I have uploaded two videos on Youtube. I know I should take them to the vet again, which would have to be another one close to me because my boyfriend left the country today. I wanted to see if anybody recognizes the type of headshakes, because with the vet I have to take them, I need to do a very thorough research beforehand.

Here are the links:

http://www.youtube.com/watch?v=nXJgARJJP-Q&feature=channel&list=UL

http://youtu.be/L69wI5F1KXE

Do any of you recognize this? I do not know if Jerry puked since Monday vet visit. There was one more puke that got all over their cover I found Wednesday morning but I could not tell which one did. (I suspect Jerry though)


----------



## enigma731 (Aug 12, 2011)

The head shakes themselves are not an abnormal behavior. My birds both do this when something is irritating them, like a noise they don't like or even their own dust in the air. However, if she's doing it excessively or seems distressed by it, then it might be a neurological symptom or a sign that something is making her feel ill. 

Is there a pattern to when the head-shaking occurs? Is it right after you administer the medication, or when something is present in their environment?

Clarify for me what medications you're currently giving the 'tiels -- Are they still on fluoxetine? If so, it can cause nausea and motor tics as a side effect. I would call the vet and see what he thinks of the symptoms you're observing. Fluoxetine is the non-commercial name for Prozac, which is still a somewhat experimental drug in birds. Enrofloxacin (Baytril) can also cause nausea and loss of appetite in some animals.


----------



## tielfan (Aug 31, 2008)

My birds twitch their heads like that when a sound hurts their ears. With Jerry, the twitching doesn't seem to be related to vomiting at all, and I don't hear any special kind of noise in the background. Maybe the medication made his hearing more sensitive than usual. Or maybe it made him feel a little bit "different" inside his head and he's trying to shake it back into a more familiar feeling.


----------



## enigma731 (Aug 12, 2011)

tielfan said:


> Maybe the medication made his hearing more sensitive than usual.


If it did, that would be a side effect which does not occur in humans -- possible, though. One other thought is that fluoxetine causes dry mouth in humans. I wonder if it's possibly making Jerry's nasal passages somewhat irritated.


----------



## tielfan (Aug 31, 2008)

I thought that the hearing bit was a long shot, simply because there wasn't any obvious noise in the video to trigger it.

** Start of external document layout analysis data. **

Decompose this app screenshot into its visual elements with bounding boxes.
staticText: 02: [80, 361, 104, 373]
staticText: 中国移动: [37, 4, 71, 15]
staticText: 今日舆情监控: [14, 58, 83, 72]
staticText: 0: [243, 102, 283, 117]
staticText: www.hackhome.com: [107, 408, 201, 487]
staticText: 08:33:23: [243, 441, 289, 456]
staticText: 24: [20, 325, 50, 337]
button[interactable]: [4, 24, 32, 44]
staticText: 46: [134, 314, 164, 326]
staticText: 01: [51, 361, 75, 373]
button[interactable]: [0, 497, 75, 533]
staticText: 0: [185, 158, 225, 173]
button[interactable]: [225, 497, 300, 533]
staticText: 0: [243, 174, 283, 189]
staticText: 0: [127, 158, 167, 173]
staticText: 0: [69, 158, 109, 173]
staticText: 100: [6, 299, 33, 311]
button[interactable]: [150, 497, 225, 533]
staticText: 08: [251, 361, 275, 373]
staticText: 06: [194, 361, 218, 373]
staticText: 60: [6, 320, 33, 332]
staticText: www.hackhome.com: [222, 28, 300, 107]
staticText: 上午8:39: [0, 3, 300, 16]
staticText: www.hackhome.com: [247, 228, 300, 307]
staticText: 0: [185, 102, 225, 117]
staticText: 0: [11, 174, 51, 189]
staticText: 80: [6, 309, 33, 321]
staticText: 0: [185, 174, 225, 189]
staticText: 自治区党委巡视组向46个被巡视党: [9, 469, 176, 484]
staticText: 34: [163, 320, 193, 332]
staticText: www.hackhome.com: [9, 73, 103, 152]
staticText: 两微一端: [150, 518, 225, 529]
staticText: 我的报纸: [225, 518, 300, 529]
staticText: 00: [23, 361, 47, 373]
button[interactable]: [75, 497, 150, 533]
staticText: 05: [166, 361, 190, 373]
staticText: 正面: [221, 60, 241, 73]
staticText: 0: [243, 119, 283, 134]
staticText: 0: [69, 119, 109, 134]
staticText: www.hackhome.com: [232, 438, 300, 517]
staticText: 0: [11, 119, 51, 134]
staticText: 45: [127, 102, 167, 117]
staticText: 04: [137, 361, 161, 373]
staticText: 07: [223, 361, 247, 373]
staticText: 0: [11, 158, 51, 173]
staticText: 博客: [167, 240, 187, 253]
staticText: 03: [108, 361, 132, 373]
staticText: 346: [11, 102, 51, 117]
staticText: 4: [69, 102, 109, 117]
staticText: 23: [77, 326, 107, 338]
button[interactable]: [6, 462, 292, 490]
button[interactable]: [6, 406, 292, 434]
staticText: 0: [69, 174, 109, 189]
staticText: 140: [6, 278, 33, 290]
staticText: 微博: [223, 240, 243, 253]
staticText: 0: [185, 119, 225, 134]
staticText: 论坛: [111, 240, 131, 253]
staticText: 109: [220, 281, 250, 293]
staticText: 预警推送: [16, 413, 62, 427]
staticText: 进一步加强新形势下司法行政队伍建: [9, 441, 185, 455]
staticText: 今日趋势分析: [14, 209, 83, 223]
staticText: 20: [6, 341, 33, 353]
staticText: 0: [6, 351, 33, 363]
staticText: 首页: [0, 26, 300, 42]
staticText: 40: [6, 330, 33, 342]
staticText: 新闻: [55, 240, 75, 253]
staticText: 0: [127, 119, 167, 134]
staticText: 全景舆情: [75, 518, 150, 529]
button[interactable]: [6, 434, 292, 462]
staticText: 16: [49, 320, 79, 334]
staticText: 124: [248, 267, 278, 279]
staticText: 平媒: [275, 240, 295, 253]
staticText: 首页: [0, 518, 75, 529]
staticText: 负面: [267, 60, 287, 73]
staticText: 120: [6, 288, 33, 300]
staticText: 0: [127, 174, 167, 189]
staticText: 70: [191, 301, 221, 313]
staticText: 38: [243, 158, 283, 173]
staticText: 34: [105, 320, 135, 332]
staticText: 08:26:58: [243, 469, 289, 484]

But there are a number of ways that a medication could literally mess with his head and make him twitch at the unfamiliar feeling.


----------



## birdsoo (Jul 4, 2012)

Sorry I was not clear on details  I did not give any more of fluoxetine since the vet visit because they had funny droppings and we started them on baytril and vitamin A. 

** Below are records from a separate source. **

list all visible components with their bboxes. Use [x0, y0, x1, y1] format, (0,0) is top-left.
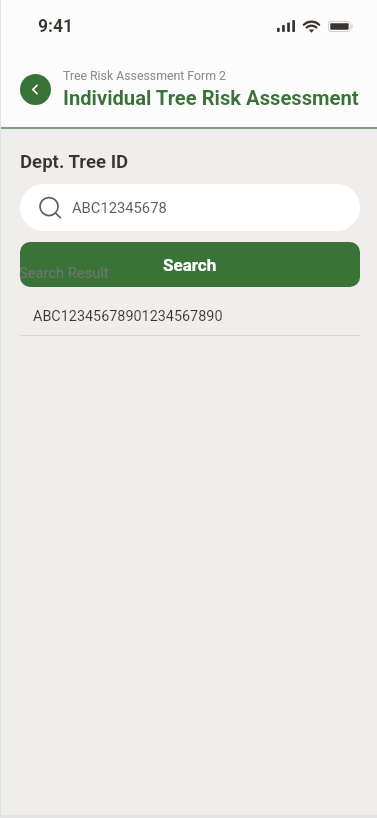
button[interactable]: Search [20, 242, 360, 287]
button[interactable]: Back [20, 74, 51, 105]
staticText: Tree Risk Assessment Form 2 [63, 69, 226, 83]
staticText: Search Result [19, 264, 109, 281]
staticText: Individual Tree Risk Assessment [63, 86, 359, 110]
staticText: 9:41 [38, 16, 74, 37]
button[interactable]: ABC12345678901234567890 [20, 308, 360, 336]
staticText: Dept. Tree ID [20, 151, 129, 173]
button[interactable]: ABC12345678 [40, 184, 360, 231]
staticText: ABC12345678 [72, 199, 167, 216]
staticText: Search [163, 255, 217, 275]
staticText: ABC12345678901234567890 [33, 308, 223, 325]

I dont know what is causing the head shake, it started this evening. I am still watching her when I am writing this and I have just seen her scratching her neck as if something is irritating her, maybe some greens got stuck and dried there (they are messy salad eaters lol)

I will check it and let you know.


----------



## enigma731 (Aug 12, 2011)

Okay. I think it's probably good that you didn't give more fluoxetine, since they both seemed to have a bad reaction to it. I am not sure what to say about the vomiting -- could be the Baytril, or it could be that they both had some sort of underlying infection which was brought out by the stress of the vet trip. 

The head shaking I would just watch for now. My birds will sometimes do it for a while if they've gotten a bit of fluff in their eye, or something like that. If it continues, then I would consider it as a possible symptom of something else. 

Why are the budgies on Baytril? It would be helpful to know why the vet suspects that there may be an infection in your flock. 

Also, how do the tiels' droppings look now? Can you post some pictures of the droppings for us to look at?


----------



## birdsoo (Jul 4, 2012)

I have not found anything stuck, but she is also scratching her beak on the cage bars now and head shake is less, but still there. They are going to sleep (beak grinding time yay). 

I will take both of them into the shower tomorrow while waiting for e-mail from their vet. 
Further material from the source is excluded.